1. Credit card applications

Commercial banks receive a lot of applications for credit cards. Many of them get rejected for many reasons, like high loan balances, low income levels, or too many inquiries on an individual's credit report, for example. Manually analyzing these applications is mundane, error-prone, and time-consuming (and time is money!). Luckily, this task can be automated with the power of machine learning and pretty much every commercial bank does so nowadays. In this notebook, we will build an automatic credit card approval predictor using machine learning techniques, just like the real banks do.
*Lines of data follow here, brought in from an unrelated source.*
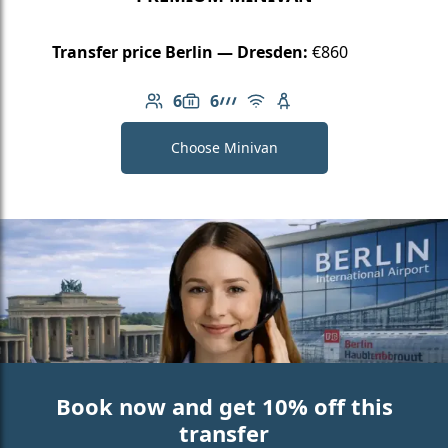
Transfer price Berlin — Dresden:
€860
6
6
Number of passengers: 6
Luggage capacity: 6
AMG Line
Free Wi-Fi
Child seat available
Choose Minivan
Book now and get 10% off this
transfer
Credit card being held in hand

We'll use the Credit Card Approval dataset from the UCI Machine Learning Repository. The structure of this notebook is as follows:

  • First, we will start off by loading and viewing the dataset.
  • We will see that the dataset has a mixture of both numerical and non-numerical features, that it contains values from different ranges, plus that it contains a number of missing entries.
  • We will have to preprocess the dataset to ensure the machine learning model we choose can make good predictions.
  • After our data is in good shape, we will do some exploratory data analysis to build our intuitions.
  • Finally, we will build a machine learning model that can predict if an individual's application for a credit card will be accepted.

First, loading and viewing the dataset. We find that since this data is confidential, the contributor of the dataset has anonymized the feature names.